IBM Lotus Workplace Messaging, announced in January at the company's annual Lotusphere user conference and now available worldwide, is a Web-based e-mail system aimed at the "deskless" workforce, such as production-line employees and retail clerks.
Unlike Lotus' traditional, fully-featured messaging products, which includes its well-established Lotus Notes suite, Workplace Messaging is a stripped-down system. Simplicity is intended to be the software's key feature, both for users and administrators, according to IBM.
The software's price tag is also supposed to be a major selling point: for volume buyers, Workplace Messaging's long-term cost can drop to less than $1 per user, per month, according to IBM. The software's retail price is $29 per user, which includes a one-year maintenance contract. In subsequent years, annual maintenance costs drop to $5.80 per user.
The Lotus unit has been one of IBM's weaker spots since the industrywide economic slump began. Revenue has been flat or down in many recent quarters, and IBM Chief Financial Officer John Joyce has warned analysts that the company anticipates slowing new license sales in what it sees as a mature market.
In January, IBM shuffled Lotus' management, replacing general manager Al Zollar with Ambuj Goyal, who had most recently served as general manager of solutions and strategy for IBM's Software Group. Zollar took charge of Lotus in 2000, five years after IBM acquired the company. IBM initially left Lotus to operate autonomously, but under Zollar the company stepped up integration efforts, modifying the Lotus' head's title from CEO to general manager, and repositioning Lotus as one of several brands within the IBM Software Group portfolio.
A 20-year veteran of IBM, Goyal said his task is to use his deep knowledge of IBM's software organization to add new products to the Lotus line-up, and to tap new markets for IBM's messaging and collaboration software.
"Al's primary role was to integrate Lotus into IBM. My role is to expand the base and to grow Lotus," Goyal said in a recent interview. "We need to find out a way to get to more people in more ways."
The market Lotus is aiming at with Workplace Messaging is certainly a large one - messaging and collaboration research firm Ferris Research estimates that about 30% of the workforce in developed countries falls into the deskless category, totaling some 300 million employees worldwide. What's less clear is whether the companies employing those workers really need to provision them with e-mail.

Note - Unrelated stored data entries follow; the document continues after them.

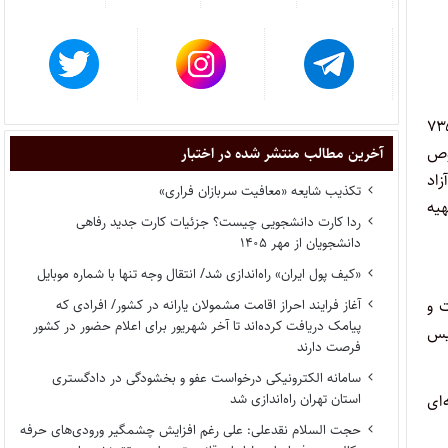
انتقال فرزندان اعضای هیات علمی دانشگاه‌ها و مراکز آموزش عالی و پژوهشی کشور بر اساس مصوبه جلسه ۷۳۵
به مذکور در خصوص
آخرین مطالب منتشر شده در اختبار
اد
تکذیب شایعه «معافیت سربازان فراری»
 تهیه
ردا کارت دانشجویی چیست؟ جزئیات کارت جدید رفاهی
دانشجویان از مهر ۱۴۰۵
«کیف پول ایران» راه‌اندازی شد/ انتقال وجه تنها با شماره موبایل
آغاز فرایند احراز اقامت مشمولان یارانه در کشور/ افرادی که
 و
پیامک دریافت کرده‌اند تا آخر شهریور برای اعلام حضور در کشور
یس
فرصت دارند
سامانه الکترونیکی درخواست عفو و بخشودگی در دادگستری
استان تهران راه‌اندازی شد
‌ای
حجت السلام نقدعلی: علی رغم افزایش چشمگیر ورودی‌های حرفه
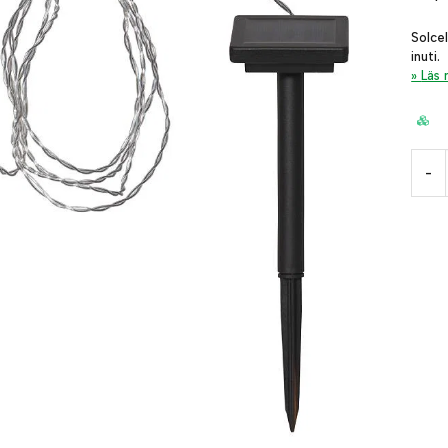
Solce
inuti.
Läs
-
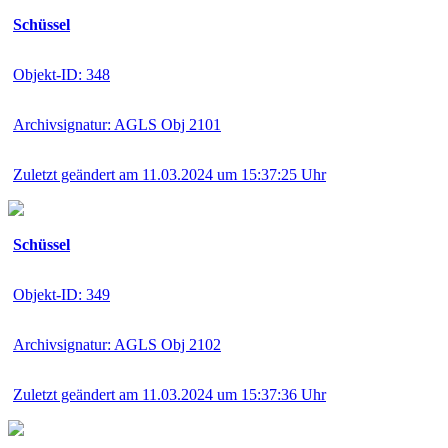
Schüssel
Objekt-ID: 348
Archivsignatur: AGLS Obj 2101
Zuletzt geändert am 11.03.2024 um 15:37:25 Uhr
Schüssel
Objekt-ID: 349
Archivsignatur: AGLS Obj 2102
Zuletzt geändert am 11.03.2024 um 15:37:36 Uhr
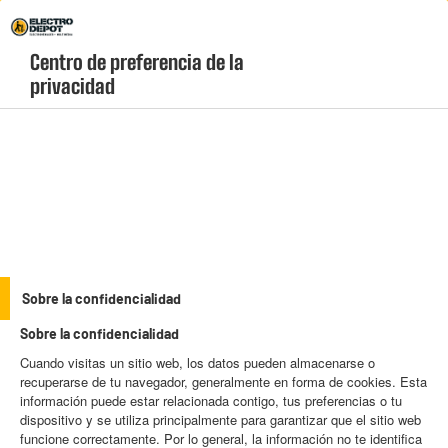
Envio Gratis +99€ y Recogida Gratis en tienda 1h
Centro de preferencia de la 
geolocation-header-icon-text
header-
Carrito
privacidad
Menú
login-
account
QUÉ ASPIRADOR COMPRAR
Sobre la confidencialidad
Sobre la confidencialidad
Cuando visitas un sitio web, los datos pueden almacenarse o
recuperarse de tu navegador, generalmente en forma de cookies. Esta
información puede estar relacionada contigo, tus preferencias o tu
dispositivo y se utiliza principalmente para garantizar que el sitio web
funcione correctamente. Por lo general, la información no te identifica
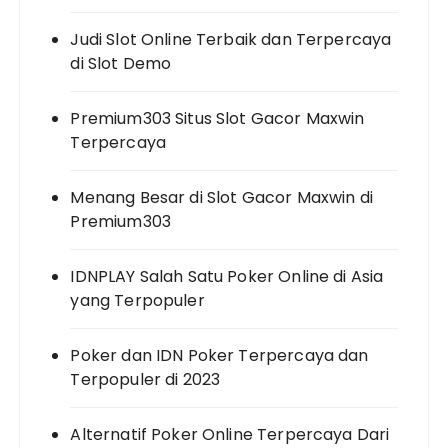
Judi Slot Online Terbaik dan Terpercaya
di Slot Demo
Premium303 Situs Slot Gacor Maxwin
Terpercaya
Menang Besar di Slot Gacor Maxwin di
Premium303
IDNPLAY Salah Satu Poker Online di Asia
yang Terpopuler
Poker dan IDN Poker Terpercaya dan
Terpopuler di 2023
Alternatif Poker Online Terpercaya Dari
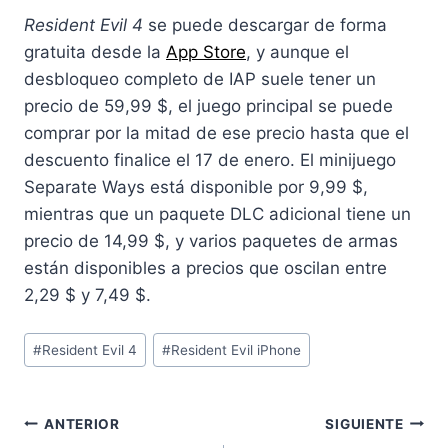
Resident Evil 4
se puede descargar de forma
gratuita desde la
App Store
, y aunque el
desbloqueo completo de IAP suele tener un
precio de 59,99 $, el juego principal se puede
comprar por la mitad de ese precio hasta que el
descuento finalice el 17 de enero. El minijuego
Separate Ways está disponible por 9,99 $,
mientras que un paquete DLC adicional tiene un
precio de 14,99 $, y varios paquetes de armas
están disponibles a precios que oscilan entre
2,29 $ y 7,49 $.
Etiquetas
#
Resident Evil 4
#
Resident Evil iPhone
de
la
entrada:
Navegación
ANTERIOR
SIGUIENTE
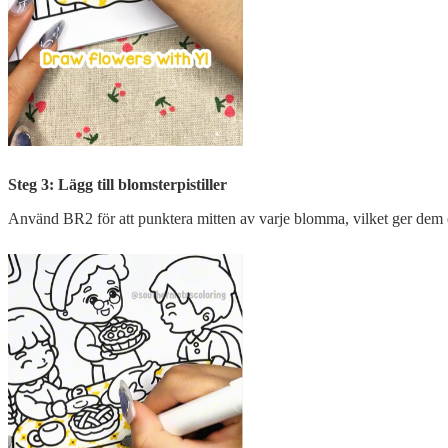
Steg 3: Lägg till blomsterpistiller
Använd BR2 för att punktera mitten av varje blomma, vilket ger dem en 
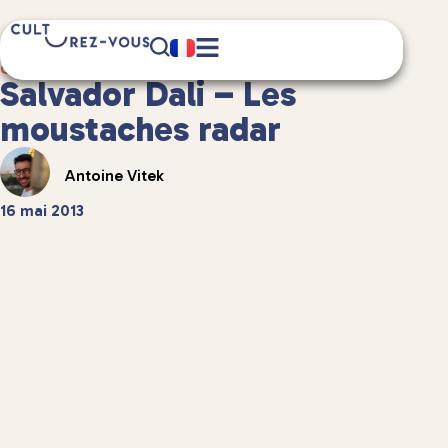
4 minute(s) de lecture
Culture
/
Littérature
Salvador Dali – Les
moustaches radar
Antoine Vitek
16 mai 2013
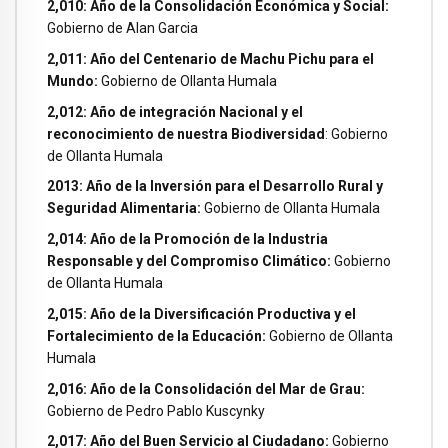
2,010: Año de la Consolidación Económica y Social:
Gobierno de Alan Garcia
2,011: Año del Centenario de Machu Pichu para el
Mundo:
Gobierno de Ollanta Humala
2,012: Año de integración Nacional y el
reconocimiento de nuestra Biodiversidad
: Gobierno
de Ollanta Humala
2013: Año de la Inversión para el Desarrollo Rural y
Seguridad Alimentaria:
Gobierno de Ollanta Humala
2,014: Año de la Promoción de la Industria
Responsable y del Compromiso Climático:
Gobierno
de Ollanta Humala
2,015: Año de la Diversificación Productiva y el
Fortalecimiento de la Educación:
Gobierno de Ollanta
Humala
2,016: Año de la Consolidación del Mar de Grau:
Gobierno de Pedro Pablo Kuscynky
2,017: Año del Buen Servicio al Ciudadano:
Gobierno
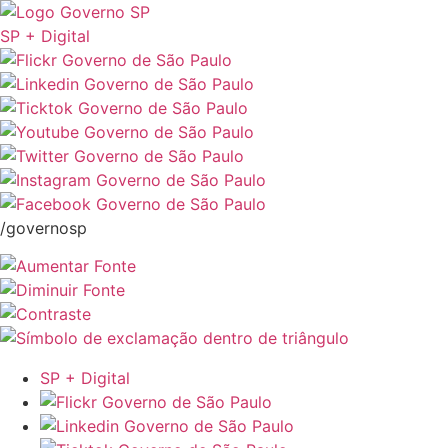
SP + Digital
/governosp
SP + Digital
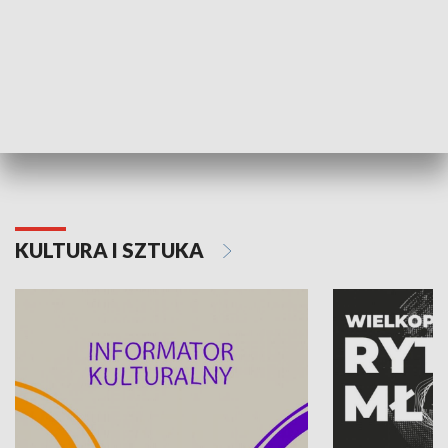
70. rocznica Powstania
Narodowy Dzi
Poznańskiego Czerwca 1956 roku
Powstania Wi
KULTURA I SZTUKA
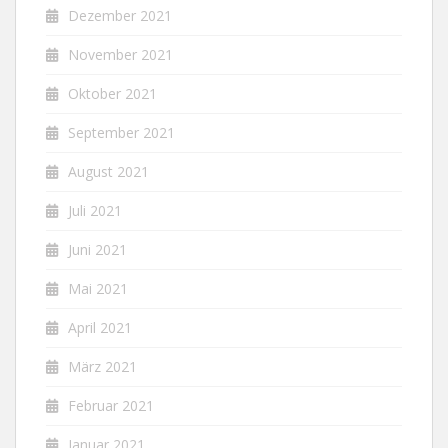
Dezember 2021
November 2021
Oktober 2021
September 2021
August 2021
Juli 2021
Juni 2021
Mai 2021
April 2021
März 2021
Februar 2021
Januar 2021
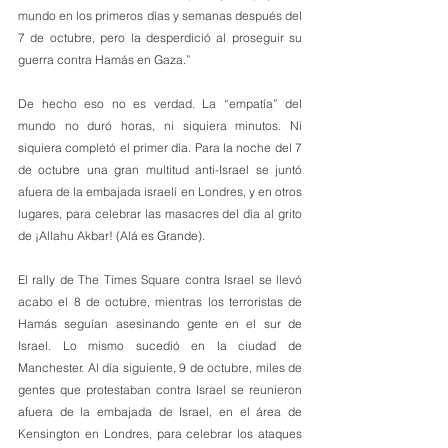
mundo en los primeros días y semanas después del 
7 de octubre, pero la desperdició al proseguir su 
guerra contra Hamás en Gaza.”
De hecho eso no es verdad. La “empatía” del 
mundo no duró horas, ni siquiera minutos. Ni 
siquiera completó el primer día. Para la noche del 7 
de octubre una gran multitud anti-Israel se juntó 
afuera de la embajada israelí en Londres, y en otros 
lugares, para celebrar las masacres del día al grito 
de ¡Allahu Akbar! (Alá es Grande).
El rally de The Times Square contra Israel se llevó 
acabo el 8 de octubre, mientras los terroristas de 
Hamás seguían asesinando gente en el sur de 
Israel. Lo mismo sucedió en la ciudad de 
Manchester. Al día siguiente, 9 de octubre, miles de 
gentes que protestaban contra Israel se reunieron 
afuera de la embajada de Israel, en el área de 
Kensington en Londres, para celebrar los ataques 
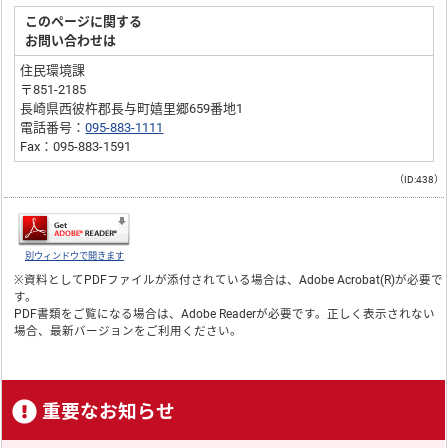
このページに関する
お問い合わせは
住民環境課
〒851-2185
長崎県西彼杵郡長与町嬉里郷659番地1
電話番号：
095-883-1111
Fax：095-883-1591
（ID:438）
別ウィンドウで開きます
※資料としてPDFファイルが添付されている場合は、
Adobe Acrobat(R)
が必要で
す。
PDF書類をご覧になる場合は、
Adobe Reader
が必要です。正しく表示されない
場合、最新バージョンをご利用ください。
重要なお知らせ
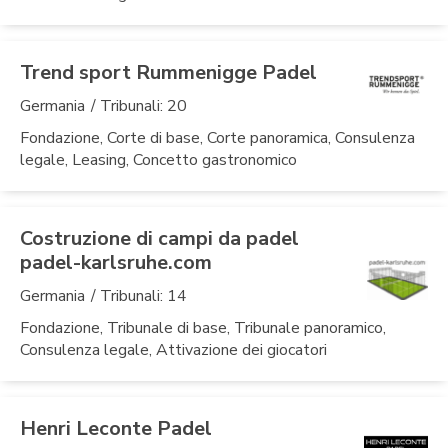
Trend sport Rummenigge Padel
Germania
/ Tribunali: 20
Fondazione, Corte di base, Corte panoramica, Consulenza
legale, Leasing, Concetto gastronomico
Costruzione di campi da padel
padel-karlsruhe.com
Germania
/ Tribunali: 14
Fondazione, Tribunale di base, Tribunale panoramico,
Consulenza legale, Attivazione dei giocatori
Henri Leconte Padel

Analyst David Ferris, president of Ferris Research, says he finds it hard to predict what kind of reception Workplace Messaging will find among buyers.
"I really don't know how well it will do. It will be interesting to see. I think there's been a need to help these deskless workers for several years now. You'd think companies would want to provide e-mail for them; the question is, how many (will want to do that), and when," Ferris said.